Nipple twiddling- All three of my babies were nipple twiddlers. If you’ve had one, you know exactly what I’m talking about. As you nurse them on one side, their hands are drawn like magnets to the other nipple. When they find it, they twiddle or pull and generally drive their mamas crazy. No amount of distracting, moving their little hands, extra layers of clothing or duct tape kept my babies from zoning in on their target. I’m just kidding about the duct tape, although I did think about taping myself up a time or two.
Nursing bras- This is one part of breastfeeding that I will never look back on and miss.
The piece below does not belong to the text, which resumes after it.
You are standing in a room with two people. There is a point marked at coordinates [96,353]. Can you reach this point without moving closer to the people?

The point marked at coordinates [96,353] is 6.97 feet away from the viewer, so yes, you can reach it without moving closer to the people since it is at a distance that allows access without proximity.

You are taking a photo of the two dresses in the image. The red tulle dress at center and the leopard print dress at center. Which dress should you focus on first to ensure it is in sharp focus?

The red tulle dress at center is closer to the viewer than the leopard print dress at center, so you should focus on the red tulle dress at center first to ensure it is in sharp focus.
There are cute nursing bras out there, but mine were not among them. I opted for basic and utilitarian and while they got the job done they certainly didn’t make a fashion statement. I’m looking forward to shopping and looking for form over function.
I know these are silly things to be looking forward to. In reality, I’m more trying not to think about what I’ll miss. My little man was ready to wean and it was a good time for us as a nursing pair. However, I will miss those early morning nursing sessions in bed, that sweet little face looking up at me with milk dribbling from the corner of his mouth and the knowledge that I can solve any problem in his little world just by nursing him. My nursing days are gone for good; it’s a bittersweet milestone to be sure.